The court had been told that evidence was found in Ahmed Abba’s computer showing he had been in contact with Boko Haram Islamist militants and that they had communicated information to him about future attacks.
Mr. Abba, a Cameroonian journalist for Radio France International, had been convicted for “non-denunciation of terrorism” and “laundering of the proceeds of terrorist acts” and could have been sentenced to death under a controversial anti-terrorism law of the country.
Judge Edou Mewoutou also ordered him to pay a fine of 55 million CFA Francs ($90,000) and barred him from speaking to the media about the trial.
Mr. Abba, who spent over 633 days in detention, had denied having any links with the Nigeria-based Boko Haram group.
His lawyer said he would appeal the conviction and sentence that has attracted heavy criticism from rights groups.
London-based rights group, Amnesty International, said Mr. Abba’s “unfair trial” was a travesty of justice.

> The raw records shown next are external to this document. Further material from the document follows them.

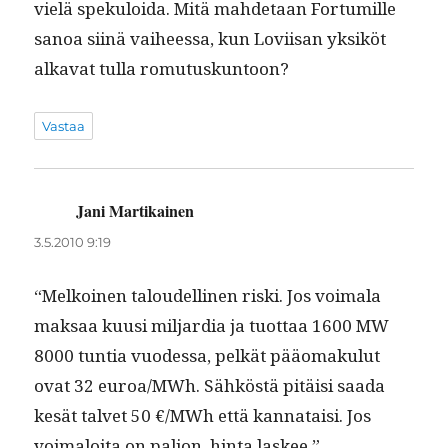
vielä speku­loi­da. Mitä mahde­taan For­tu­mille
sanoa siinä vai­heessa, kun Lovi­isan yksiköt
alka­vat tul­la romutuskuntoon?
Vastaa
Jani Martikainen
sanoo:
3.5.2010 9:19
“Melkoinen taloudelli­nen ris­ki. Jos voimala
mak­saa kuusi mil­jar­dia ja tuot­taa 1600 MW
8000 tun­tia vuodessa, pelkät pääo­maku­lut
ovat 32 euroa/MWh. Sähköstä pitäisi saa­da
kesät tal­vet 50 €/MWh että kan­nataisi. Jos
voimaloi­ta on paljon, hin­ta laskee.”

“Ahmed Abba’s conviction, after torture and an unfair trial, is clear evidence that Cameroon’s military courts are not competent to try civilians and should not have jurisdiction in these cases,” said Ilaria Allegrozzi, the Amnesty International’s Lake Chad researcher.
The Committee to Protect Journalists, CPJ, Africa programme coordinator, Angela Quintal, said the “outrageous sentence” signalled the lengths that Cameroon authorities were willing to go to intimidate the media and thwart freedom of the press.
“Ahmed Abba should never have been detained, prosecuted, and convicted for his journalism–let alone ordered to spend a decade behind bars,” said Ms. Quintal.
Abba, who reported for RFI’s Hausa language service from Cameroon’s Boko Haram-prone far north, was arrested in July 2015 on suspicion of having collaborated with the jihadist group and withholding information in connection with his coverage of insurgencies by the group from Cameroonian authorities.
Three other local journalists were standing trial in the same court over similar charges.